My mother—who was born the year women finally got the vote–didn’t work, although she was a woman who would definitely have been much happier pursuing a career. But for middle-class women, participation in the workforce was seen as evidence that one’s husband wasn’t an adequate breadwinner—so it wasn’t an option.
When my sister and I were in grade school and high school, there were no women’s sports. Girls were cheerleaders, boys played team sports. When I went to college, my parents wanted me to choose a profession I could “fall back on” if my eventual husband died. I could choose among the three professions suitable for women—I could be a teacher, a nurse or a secretary. Three times in college, I switched into the school of Liberal Arts, and three times my father switched me back into the School of Education. (I get nauseated at the sight of blood, and I was never a good typist—so voila—I was a teacher!).
When I got married the first time, women still couldn’t get credit or establish a credit rating separate from that of their husbands. Later, when I went to law school, my sister’s brother-in-law told me I should be ashamed that I was taking the place of a man who would actually practice law. A cousin who was a lawyer was more supportive; he told me that if I really excelled, I would probably get hired, but the only lawyer job I could expect would be in the “back room” of a large firm, doing research. I wouldn’t be allowed to work directly with clients. A “friend” told me that my selfish decision to go to law school meant that my children would end up being drug addicts.
When I was interviewing for my first job as a lawyer, the EEOC was only a few years old, but lawyers at the firm knew that certain questions were off-limits. I had three small children, a fact disclosed by my resume, so I volunteered my childcare arrangements. (It seemed reasonable.) One of the lawyers was so visibly relieved that I evidently wasn’t going to burn a bra then and there that he blurted out “Not that there’s anything wrong with being a woman! We hired a man with a glass eye once!”
When Bill Hudnut appointed me Corporation Counsel, I was the first woman to head the city’s legal department. That deviation from the norm evidently triggered a lot of speculation. The Indianapolis Star identified me as a “divorcee” and the Indianapolis News ran a “gossip” item, asking “Did a city official just appoint his most recent honey to a high city position?” Evidently, the notion that a woman might be a good lawyer never crossed their minds.
When I ran for Congress in 1980, I was told by a number of people that they wouldn’t vote for a woman with young children, because my place was at home with those children. (I don’t need to remind you that men with young children are never the subject of similar sentiments—nor do I need to share my strong suspicion that they wouldn’t have voted for any woman, with or without small children.) When I joined a small law firm after losing that election, one of the partners suggested that I stick to wills and divorces, which were areas deemed appropriate for women lawyers.
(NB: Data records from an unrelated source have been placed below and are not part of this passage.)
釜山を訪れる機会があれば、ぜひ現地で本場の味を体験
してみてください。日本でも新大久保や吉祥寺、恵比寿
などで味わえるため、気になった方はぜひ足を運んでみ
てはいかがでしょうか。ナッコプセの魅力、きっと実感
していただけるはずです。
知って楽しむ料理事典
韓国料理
That actually represented progress, since by that time there were at least some limited areas in which it was acceptable for women to be lawyers …
Virtually all of these examples seem ridiculous today, when girls excel at sports and law school classes are more than 50% female. So there has been progress—actually, a lot of progress. I am always bemused when female students assure me that they aren’t feminists—a word that some of them evidently associate with beefy women who don’t shave their legs. The young women who don’t think of themselves as feminists simply take for granted that they will get equal pay for equal work, that they won’t have to “put out” for the boss in order to get that promotion, that they can choose the number and spacing of their children, and that there might even be a pediatrician whose office hours don’t reflect the assumption that mom is home all day.
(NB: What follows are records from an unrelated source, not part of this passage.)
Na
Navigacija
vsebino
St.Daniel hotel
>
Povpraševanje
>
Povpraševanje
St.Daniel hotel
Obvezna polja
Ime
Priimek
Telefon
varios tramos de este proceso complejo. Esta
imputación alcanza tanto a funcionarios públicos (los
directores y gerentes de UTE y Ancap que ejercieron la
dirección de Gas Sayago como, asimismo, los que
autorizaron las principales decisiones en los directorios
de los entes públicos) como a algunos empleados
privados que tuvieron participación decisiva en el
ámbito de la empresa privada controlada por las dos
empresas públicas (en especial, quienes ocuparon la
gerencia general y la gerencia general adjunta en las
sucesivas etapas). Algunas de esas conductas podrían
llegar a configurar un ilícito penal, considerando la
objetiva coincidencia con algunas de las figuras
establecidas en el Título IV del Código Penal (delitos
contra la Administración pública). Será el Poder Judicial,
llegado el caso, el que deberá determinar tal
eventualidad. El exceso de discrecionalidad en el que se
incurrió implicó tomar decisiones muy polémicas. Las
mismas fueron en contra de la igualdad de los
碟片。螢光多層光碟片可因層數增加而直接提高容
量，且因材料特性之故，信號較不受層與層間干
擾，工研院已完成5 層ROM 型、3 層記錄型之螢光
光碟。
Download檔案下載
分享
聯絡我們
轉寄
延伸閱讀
As the commercial says, we really have “come a long way, baby.” But as the “me too” movement, the persistence of the glass ceiling, and depressing statistics about earning discrepancies all attest, we still have a long way to go.
And that long way to go was before the hard-won gains for women’s equality came under sustained attack. At the Women’s March, an elderly woman carried a sign saying “I can’t believe I’m still having to protest this shit.” A lot of us old broads feel that way.
The unremitting attacks on Planned Parenthood are particularly troubling, because women owe an enormous amount of our progress to the availability of reliable birth control. Only when we are able to plan our families, only when we are able to be more than baby factories, is it even possible to talk about having both a family and a career. Once women were in control of their reproduction, they entered the labor market in huge numbers, and became less economically dependent upon their husbands. A woman with a decent job could leave an abusive or unfulfilling relationship and support herself. Economic independence is the first step toward equal treatment, and the ability to decide for ourselves the number and spacing of our children is what makes economic independence possible.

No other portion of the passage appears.